_Required work_. Pictures do not belong in your copy. Repeat all the other data exactly.

Collected data:
┌────────

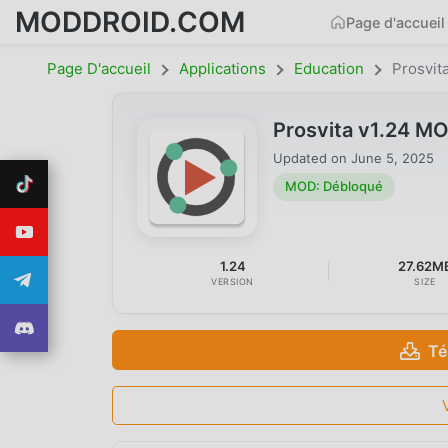
MODDROID.COM
Page d'accueil
Page D'accueil
Applications
Education
Prosvit
Prosvita v1.24 M
Updated on
June 5, 2025
MOD: Débloqué
1.24
27.62M
VERSION
SIZE
Té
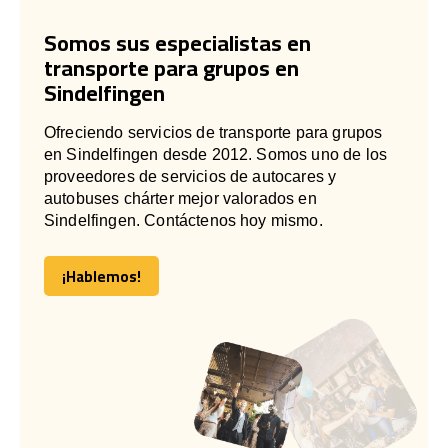
Somos sus especialistas en
transporte para grupos en
Sindelfingen
Ofreciendo servicios de transporte para grupos
en Sindelfingen desde 2012. Somos uno de los
proveedores de servicios de autocares y
autobuses chárter mejor valorados en
Sindelfingen. Contáctenos hoy mismo.
¡Hablemos!
¡Hablemos!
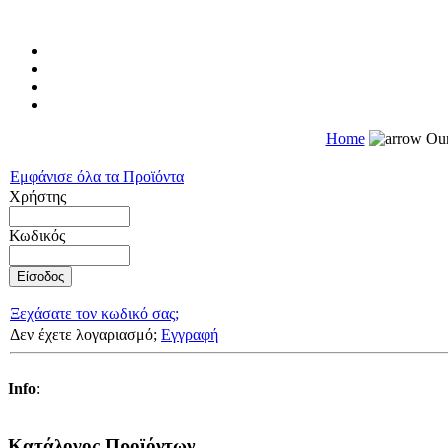
Home
Our
Εμφάνισε όλα τα Προϊόντα
Χρήστης
Κωδικός
Ξεχάσατε τον κωδικό σας;
Δεν έχετε λογαριασμό;
Εγγραφή
Info
:
Κατάλογος Προϊόντων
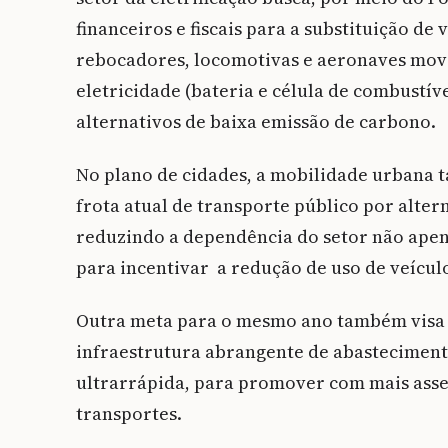
financeiros e fiscais para a substituição d
rebocadores, locomotivas e aeronaves movi
eletricidade (bateria e célula de combustív
alternativos de baixa emissão de carbono.
No plano de cidades, a mobilidade urbana ta
frota atual de transporte público por alter
reduzindo a dependência do setor não apen
para incentivar a redução de uso de veículo
Outra meta para o mesmo ano também visa
infraestrutura abrangente de abastecimento
ultrarrápida, para promover com mais asse
transportes.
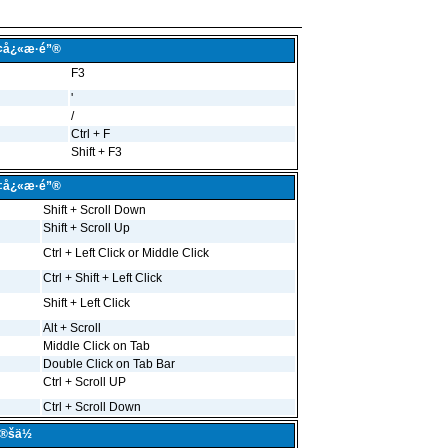
¢å¿«æ·é”®
F3
'
/
Ctrl + F
Shift + F3
‡å¿«æ·é”®
Shift + Scroll Down
Shift + Scroll Up
Ctrl + Left Click or Middle Click
Ctrl + Shift + Left Click
Shift + Left Click
Alt + Scroll
Middle Click on Tab
Double Click on Tab Bar
Ctrl + Scroll UP
Ctrl + Scroll Down
®šä½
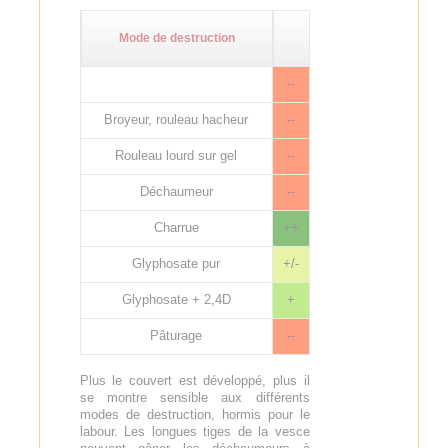
Mode de destruction
--
Broyeur, rouleau hacheur
--
Rouleau lourd sur gel
--
Déchaumeur
--
Charrue
++
Glyphosate pur
+/-
Glyphosate + 2,4D
+
Pâturage
--
Plus le couvert est développé, plus il
se montre sensible aux différents
modes de destruction, hormis pour le
labour. Les longues tiges de la vesce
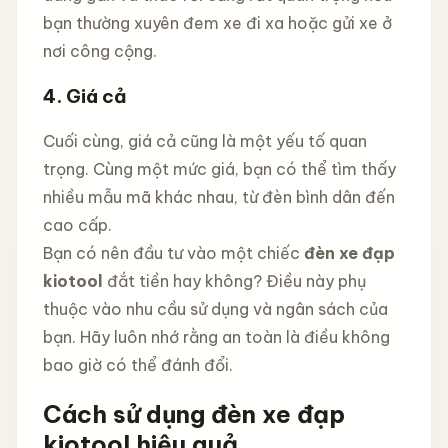
bạn thường xuyên đem xe đi xa hoặc gửi xe ở
nơi công cộng.
4. Giá cả
Cuối cùng, giá cả cũng là một yếu tố quan
trọng. Cùng một mức giá, bạn có thể tìm thấy
nhiều mẫu mã khác nhau, từ đèn bình dân đến
cao cấp.
Bạn có nên đầu tư vào một chiếc
đèn xe đạp
kiotool
đắt tiền hay không? Điều này phụ
thuộc vào nhu cầu sử dụng và ngân sách của
bạn. Hãy luôn nhớ rằng an toàn là điều không
bao giờ có thể đánh đổi.
Cách sử dụng đèn xe đạp
kiotool hiệu quả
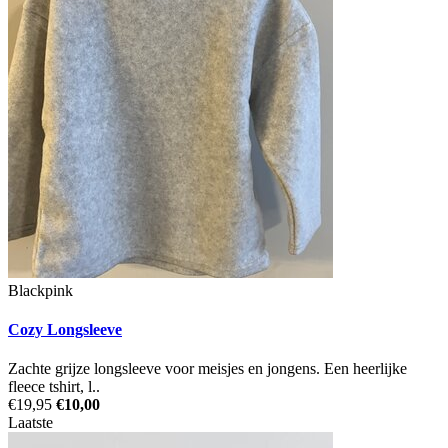
Blackpink
Cozy Longsleeve
Zachte grijze longsleeve voor meisjes en jongens. Een heerlijke
fleece tshirt, l..
€19,95
€10,00
Laatste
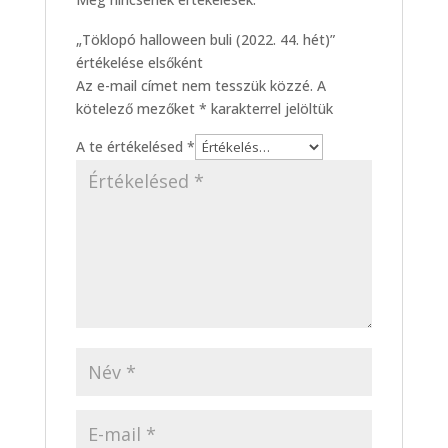
„Töklopó halloween buli (2022. 44. hét)”
értékelése elsőként
Az e-mail címet nem tesszük közzé.
A
kötelező mezőket
*
karakterrel jelöltük
A te értékelésed
*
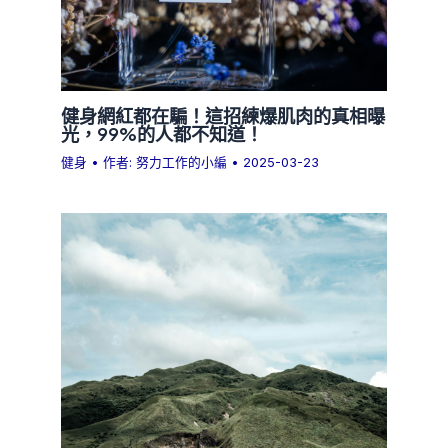
健身網紅都在騙！這招練爆肌肉的真相曝
光，99%的人都不知道！
健身
• 作者:
努力工作的小編
•
2025-03-23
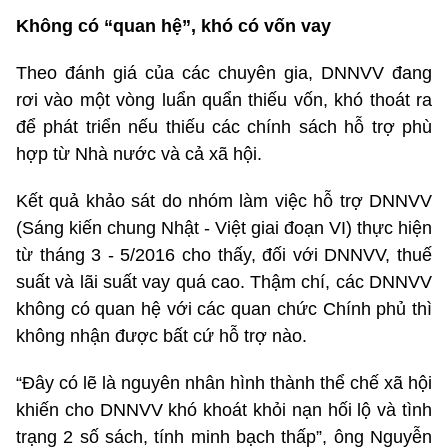
Không có “quan hệ”, khó có vốn vay
Theo đánh giá của các chuyên gia, DNNVV đang
rơi vào một vòng luẩn quẩn thiếu vốn, khó thoát ra
để phát triển nếu thiếu các chính sách hỗ trợ phù
hợp từ Nhà nước và cả xã hội.
Kết quả khảo sát do nhóm làm việc hỗ trợ DNNVV
(Sáng kiến chung Nhật - Việt giai đoạn VI) thực hiện
từ tháng 3 - 5/2016 cho thấy, đối với DNNVV, thuế
suất và lãi suất vay quá cao. Thậm chí, các DNNVV
không có quan hệ với các quan chức Chính phủ thì
không nhận được bất cứ hỗ trợ nào.
“Đây có lẽ là nguyên nhân hình thành thể chế xã hội
khiến cho DNNVV khó khoát khỏi nạn hối lộ và tình
trạng 2 số sách, tính minh bạch thấp”, ông Nguyễn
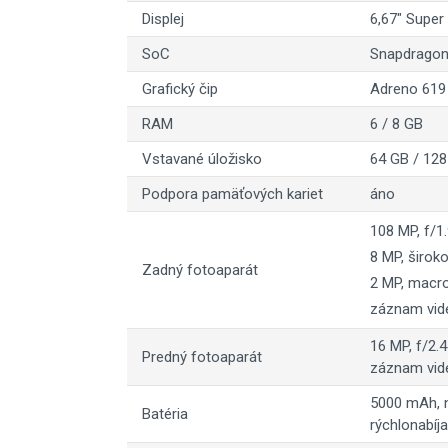
Displej
6,67" Super
SoC
Snapdragon
Grafický čip
Adreno 619
RAM
6 / 8 GB
Vstavané úložisko
64 GB / 12
Podpora pamäťových kariet
áno
108 MP, f/1
8 MP, široko
Zadný fotoaparát
2 MP, macro
záznam vid
16 MP, f/2.4
Predný fotoaparát
záznam vid
5000 mAh, 
Batéria
rýchlonabíj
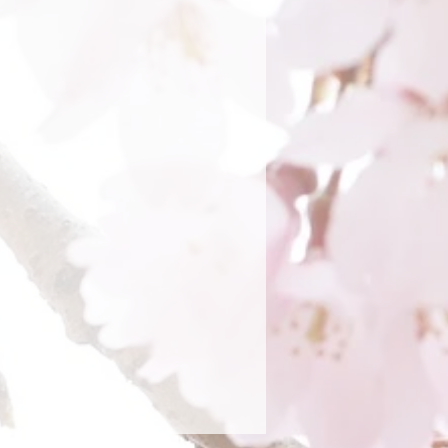
eichungen in der
m Gummi befestigen.
ommen kann die das
ach dem Trocknen gefettet werden.
ht ändern.
rockner!
fel geben eine übersicht der
 NICHT mit jeder neuen Lieferung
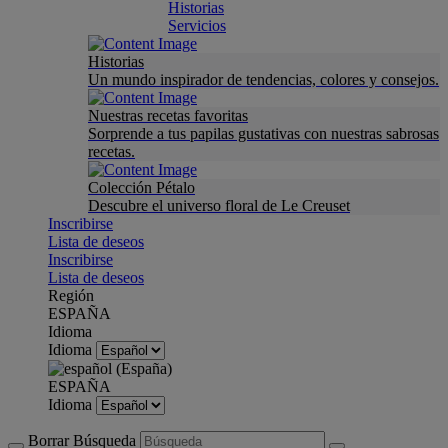
Historias
Servicios
Historias
Un mundo inspirador de tendencias, colores y consejos.
Nuestras recetas favoritas
Sorprende a tus papilas gustativas con nuestras sabrosas
recetas.
Colección Pétalo
Descubre el universo floral de Le Creuset
Inscribirse
Lista de deseos
Inscribirse
Lista de deseos
Región
ESPAÑA
Idioma
Idioma
ESPAÑA
Idioma
Borrar Búsqueda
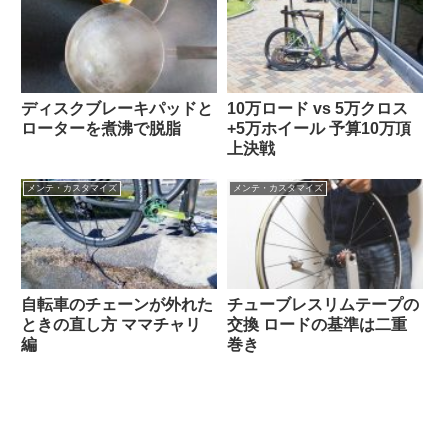
ディスクブレーキパッドと
10万ロード vs 5万クロス
ローターを煮沸で脱脂
+5万ホイール 予算10万頂
上決戦
メンテ・カスタマイズ
メンテ・カスタマイズ
自転車のチェーンが外れた
チューブレスリムテープの
ときの直し方 ママチャリ
交換 ロードの基準は二重
編
巻き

└────────

_Answer to the problem_.
MODDROID.COM
Page d'accueil
Page D'accueil
Applications
Education
Prosvit
Prosvita v1.24 M
Updated on
June 5, 2025
MOD: Débloqué
1.24
27.62M
VERSION
SIZE
Té
Somos sus especialistas en
transporte para grupos en
Sindelfingen
Ofreciendo servicios de transporte para grupos
en Sindelfingen desde 2012. Somos uno de los
proveedores de servicios de autocares y
autobuses chárter mejor valorados en
Sindelfingen. Contáctenos hoy mismo.
¡Hablemos!
¡Hablemos!
Home
Our
Εμφάνισε όλα τα Προϊόντα
Χρήστης
Κωδικός
Ξεχάσατε τον κωδικό σας;
Δεν έχετε λογαριασμό;
Εγγραφή
Info
:
Κατάλογος Προϊόντων
financeiros e fiscais para a substituição d
rebocadores, locomotivas e aeronaves movi
eletricidade (bateria e célula de combustív
alternativos de baixa emissão de carbono.
No plano de cidades, a mobilidade urbana ta
frota atual de transporte público por alter
reduzindo a dependência do setor não apen
para incentivar a redução de uso de veículo
Outra meta para o mesmo ano também visa
infraestrutura abrangente de abastecimento
ultrarrápida, para promover com mais asse
transportes.
¢å¿«æ·é”®
F3
'
/
Ctrl + F
Shift + F3
‡å¿«æ·é”®
Shift + Scroll Down
Shift + Scroll Up
Ctrl + Left Click or Middle Click
Ctrl + Shift + Left Click
Shift + Left Click
Alt + Scroll
Middle Click on Tab
Double Click on Tab Bar
Ctrl + Scroll UP
Ctrl + Scroll Down
®šä½
Mode de destruction
--
Broyeur, rouleau hacheur
--
Rouleau lourd sur gel
--
Déchaumeur
--
Charrue
++
Glyphosate pur
+/-
Glyphosate + 2,4D
+
Pâturage
--
Plus le couvert est développé, plus il
se montre sensible aux différents
modes de destruction, hormis pour le
labour. Les longues tiges de la vesce
bạn thường xuyên đem xe đi xa hoặc gửi xe ở
nơi công cộng.
4. Giá cả
Cuối cùng, giá cả cũng là một yếu tố quan
trọng. Cùng một mức giá, bạn có thể tìm thấy
nhiều mẫu mã khác nhau, từ đèn bình dân đến
cao cấp.
Bạn có nên đầu tư vào một chiếc
đèn xe đạp
kiotool
đắt tiền hay không? Điều này phụ
thuộc vào nhu cầu sử dụng và ngân sách của
bạn. Hãy luôn nhớ rằng an toàn là điều không
bao giờ có thể đánh đổi.
Cách sử dụng đèn xe đạp
kiotool hiệu quả
Blackpink
Cozy Longsleeve
Zachte grijze longsleeve voor meisjes en jongens. Een heerlijke
fleece tshirt, l..
€19,95
€10,00
Laatste
„Töklopó halloween buli (2022. 44. hét)”
értékelése elsőként
Az e-mail címet nem tesszük közzé.
A
kötelező mezőket
*
karakterrel jelöltük
A te értékelésed
*
健身網紅都在騙！這招練爆肌肉的真相曝
光，99%的人都不知道！
健身
• 作者:
努力工作的小編
•
2025-03-23
Không có “quan hệ”, khó có vốn vay
Theo đánh giá của các chuyên gia, DNNVV đang
rơi vào một vòng luẩn quẩn thiếu vốn, khó thoát ra
để phát triển nếu thiếu các chính sách hỗ trợ phù
hợp từ Nhà nước và cả xã hội.
Kết quả khảo sát do nhóm làm việc hỗ trợ DNNVV
(Sáng kiến chung Nhật - Việt giai đoạn VI) thực hiện
từ tháng 3 - 5/2016 cho thấy, đối với DNNVV, thuế
suất và lãi suất vay quá cao. Thậm chí, các DNNVV
không có quan hệ với các quan chức Chính phủ thì
không nhận được bất cứ hỗ trợ nào.
“Đây có lẽ là nguyên nhân hình thành thể chế xã hội
khiến cho DNNVV khó khoát khỏi nạn hối lộ và tình
trạng 2 số sách, tính minh bạch thấp”, ông Nguyễn
Displej
6,67" Super
SoC
Snapdragon
Grafický čip
Adreno 619
RAM
6 / 8 GB
Vstavané úložisko
64 GB / 12
Podpora pamäťových kariet
áno
108 MP, f/1
8 MP, široko
Zadný fotoaparát
2 MP, macro
záznam vid
16 MP, f/2.4
Predný fotoaparát
záznam vid
5000 mAh, 
Batéria
rýchlonabíj
eichungen in der
m Gummi befestigen.
ommen kann die das
ach dem Trocknen gefettet werden.
ht ändern.
rockner!
fel geben eine übersicht der
 NICHT mit jeder neuen Lieferung
Historias
Servicios
Historias
Un mundo inspirador de tendencias, colores y consejos.
Nuestras recetas favoritas
Sorprende a tus papilas gustativas con nuestras sabrosas
recetas.
Colección Pétalo
Descubre el universo floral de Le Creuset
Inscribirse
Lista de deseos
Inscribirse
Lista de deseos
Región
ESPAÑA
Idioma
Idioma
ESPAÑA
Idioma
Borrar Búsqueda
ディスクブレーキパッドと
10万ロード vs 5万クロス
ローターを煮沸で脱脂
+5万ホイール 予算10万頂
上決戦
メンテ・カスタマイズ
メンテ・カスタマイズ
自転車のチェーンが外れた
チューブレスリムテープの
ときの直し方 ママチャリ
交換 ロードの基準は二重
編
巻き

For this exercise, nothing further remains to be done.